━━━ RECORDED DATA

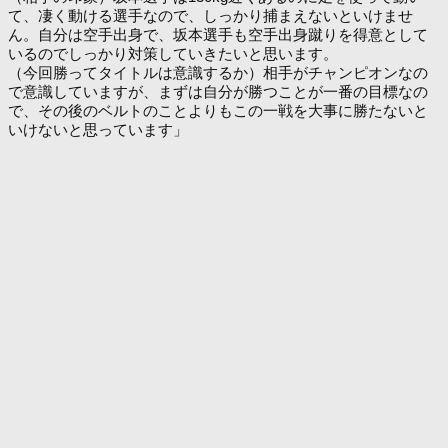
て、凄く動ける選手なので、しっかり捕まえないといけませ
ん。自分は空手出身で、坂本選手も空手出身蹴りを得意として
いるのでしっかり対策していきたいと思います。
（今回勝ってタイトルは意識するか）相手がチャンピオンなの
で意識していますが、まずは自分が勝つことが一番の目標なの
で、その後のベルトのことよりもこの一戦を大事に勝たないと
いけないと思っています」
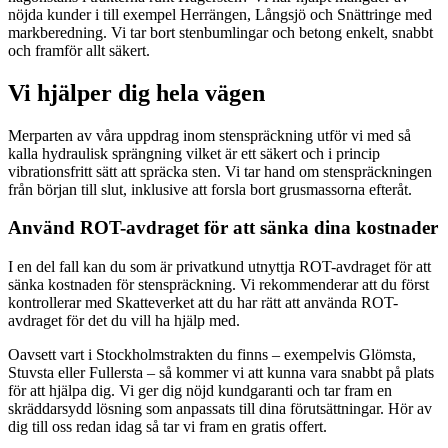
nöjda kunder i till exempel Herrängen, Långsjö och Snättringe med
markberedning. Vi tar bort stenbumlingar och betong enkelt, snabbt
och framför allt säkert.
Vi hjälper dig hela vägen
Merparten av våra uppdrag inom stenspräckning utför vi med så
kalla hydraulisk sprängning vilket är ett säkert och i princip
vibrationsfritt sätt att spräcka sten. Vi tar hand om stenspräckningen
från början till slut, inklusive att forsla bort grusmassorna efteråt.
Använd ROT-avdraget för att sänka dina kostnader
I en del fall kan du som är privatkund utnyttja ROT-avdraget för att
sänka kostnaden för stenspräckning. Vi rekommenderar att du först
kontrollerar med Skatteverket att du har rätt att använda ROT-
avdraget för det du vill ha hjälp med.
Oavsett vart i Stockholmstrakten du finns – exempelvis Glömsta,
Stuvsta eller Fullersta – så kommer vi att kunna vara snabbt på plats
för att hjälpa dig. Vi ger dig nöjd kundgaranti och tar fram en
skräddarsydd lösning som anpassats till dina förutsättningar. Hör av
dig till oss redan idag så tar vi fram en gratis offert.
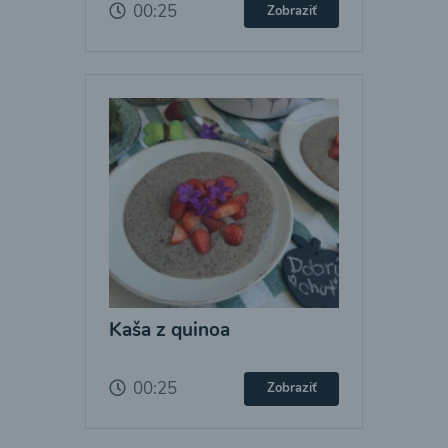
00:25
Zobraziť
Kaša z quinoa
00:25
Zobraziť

━━━━━━
━━━ RECORDED DATA

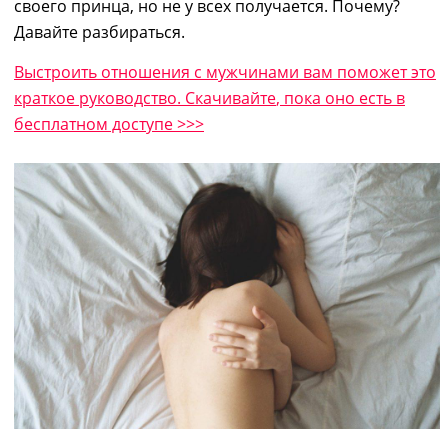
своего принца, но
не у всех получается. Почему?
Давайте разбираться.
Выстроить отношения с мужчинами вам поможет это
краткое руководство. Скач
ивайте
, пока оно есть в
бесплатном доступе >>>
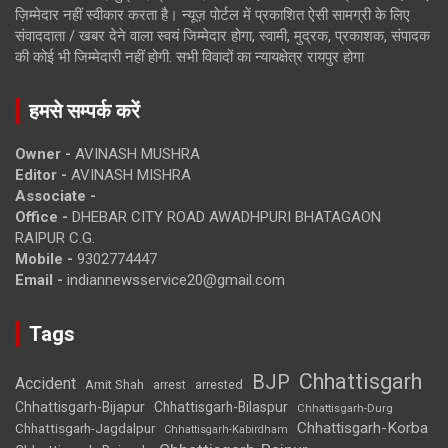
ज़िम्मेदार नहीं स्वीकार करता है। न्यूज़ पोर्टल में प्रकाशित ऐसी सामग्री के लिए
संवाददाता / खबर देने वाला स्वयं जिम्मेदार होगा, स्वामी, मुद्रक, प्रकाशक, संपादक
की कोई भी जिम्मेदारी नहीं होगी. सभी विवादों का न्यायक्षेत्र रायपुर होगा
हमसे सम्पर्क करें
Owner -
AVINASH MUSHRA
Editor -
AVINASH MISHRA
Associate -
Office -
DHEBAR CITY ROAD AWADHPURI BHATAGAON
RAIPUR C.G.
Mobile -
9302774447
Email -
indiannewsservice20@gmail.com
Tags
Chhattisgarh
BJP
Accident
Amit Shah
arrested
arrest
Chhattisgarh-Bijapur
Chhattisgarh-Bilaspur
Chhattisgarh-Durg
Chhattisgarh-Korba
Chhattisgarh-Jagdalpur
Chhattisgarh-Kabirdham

━━━━━━

§ TASK INSTRUCTIONS: Would you show each line of the material above that contains the string "snabbt"?

§ EXERCISE OUTPUT:
markberedning. Vi tar bort stenbumlingar och betong enkelt, snabbt
Stuvsta eller Fullersta – så kommer vi att kunna vara snabbt på plats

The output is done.